Wednesday, January 7, 2009

Python VM: refcounting and the GIL

What has been more surprising for me, when investigating about Python history, was that real multithreading is not supported. Better said, if you create multiple thread, they cannot run concurrently - the interpreter allows just one of them to run most of the time, because all the threads hold the Global Interpreter Lock most of the time.

As discussed by an official FAQ entry, removal of the GIL was attempted, but it gave a big slowdown (2x on Windows platforms, more on Linux, which was slower for locking at that time; NPTL probably fixed that). I don't remember any profiling results, but the discussion on the python-dev ML focused on what I think is the right problem: updating object refcounts in an atomic way. Luckily you don't need to acquire a lock for that, atomic operations suffice. But still, that's the biggest cost, and it has such a big impact. How can other languages (like Java) implement multithreading?

The problem is that CPython is stuck with using the slow technique of reference counting instead of fast, modern, real GCs, so removing the GIL for CPython makes it twice as slow. Fine-grained threading is slightly slower, but not by that factor. Atomic manipulation of reference counts is what killed performance of GIL-free CPython (I can't provide benchmarks for this), and reference counting already slows down Python.

Python developers still defend reference counting for its improved locality, which can improve performance; the reality is that the advantages of reduced memory usage and relative ease of implementation are outweighed by the caused slowdown, as shown by years of research and by practice of most current implementations.

And even the ease of implementation issue, for extension developers, is debatable; I would like to compare Python C extension API with the one of OcaML, which has been described as powerful and easy to use by some of my colleagues, and is thought for usage of real garbage collector, but I didn't have time for that yet.

Memory usage is the _only_ real drawback of garbage collectors: to get good performance (even better than C explicit memory management) the heap size must be bigger, so that the collector is not invoked too often, and can reclaim lots of garbage for each scan.


  1. great post.

    unfortunatelly Unladden Swallow isn't yet addressing this problem:

    I tried Jython (as for multiprocessing though), but it doesn't have neither multiprocessing module nor supports pprocess...

    and the problem is still seen as applied optimisation domain ;)

  2. @vak: first, thanks for the comment (you're the first to comment my blog).

    About Jython, your statement seems contradictory: Jython has no GIL so you can use standard multithreading, while multiprocessing uses multiple processes, so it works happily in CPython. So, either you use CPython and multiprocessing, or you use Jython and threading; the docs claim they have a similar API, so a performance comparison should be easy; note that Jython is normally slower, it could have a better scalability, so I'd use Jython only for a high thread number, or if the working set of the problem is huge (forking does not mean copying the Python heap, but reference count updates cause that, as explained in the first thread you link).

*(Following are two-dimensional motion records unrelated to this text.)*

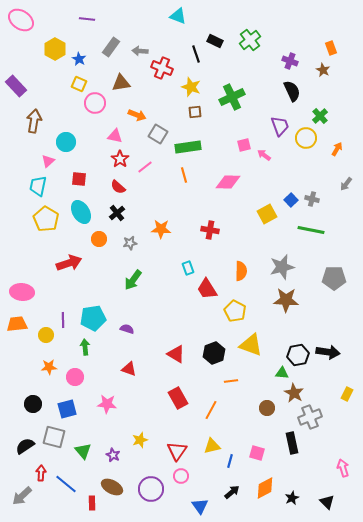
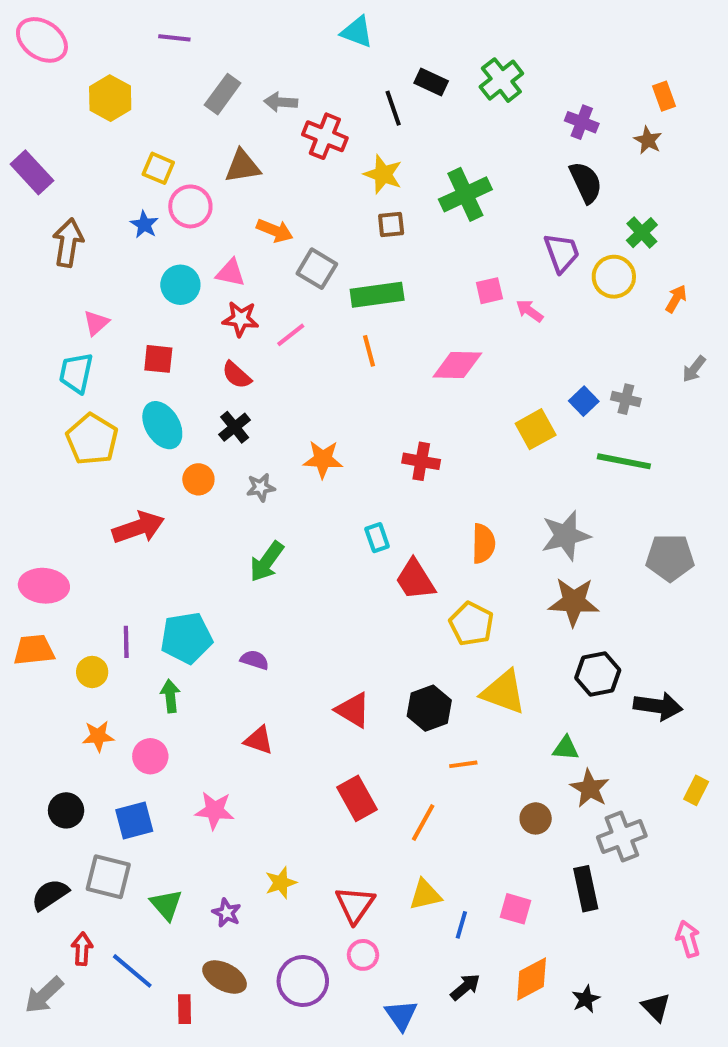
blue star: (79, 59) -> (144, 225), moved
cyan circle: (66, 142) -> (180, 285), moved
red star: (120, 159) -> (241, 319), turned -30
black hexagon: (298, 355) -> (598, 674), moved

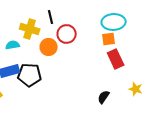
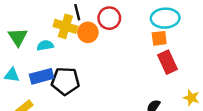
black line: (51, 17) -> (77, 12), moved
red circle: (67, 34) -> (109, 18), moved
orange circle: (49, 47) -> (88, 32), moved

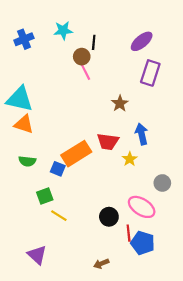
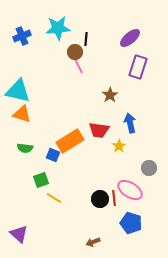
cyan star: (63, 30) -> (58, 28), size x1.4
red line: (129, 233) -> (114, 198), moved
purple triangle: (37, 255) -> (19, 234), moved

    I fully agree with the reasons for which Unladen Swallow doesn't plan yet to remove the GIL.
    Also, what I said above does not address all performance concerns of GIL removal; each object in Python is a dictionary, and locking that dictionary would be slow if done naively. I have ideas for that, but I have yet to develop them.

  3. CPython and multiprocessing ain't a great love because of ref counters -- memory tends to explode where it is usually shared in other language implementations.

    P.S. do you know already about PyPy 1.2 that appeared today?

  4. That's why I suggested using Jython for huge working sets.
    About PyPy, yes, I'm subscribed to their list, but I was quite disappointed by their reception of my ideas on GIL removal, or on some other issues. Their effort is herculean, and now I hope they will succeed, but it seems that in some aspects they're reinventing the wheel of JIT compilation. They seemed a bit ignorant of history after the course with Lars Bak.

    For instance, they mentioned hash tables for method lookup as a big improvement for them, while in our course it was the slowest and most basic optimization in this respect. In that course, some of us wrote proof-of-concept interpreters much faster than CPython (and it's not the first time, nor that hard with the right choices), and hope that in the interpreter of my group I will be able to prove my ideas about GIL removal.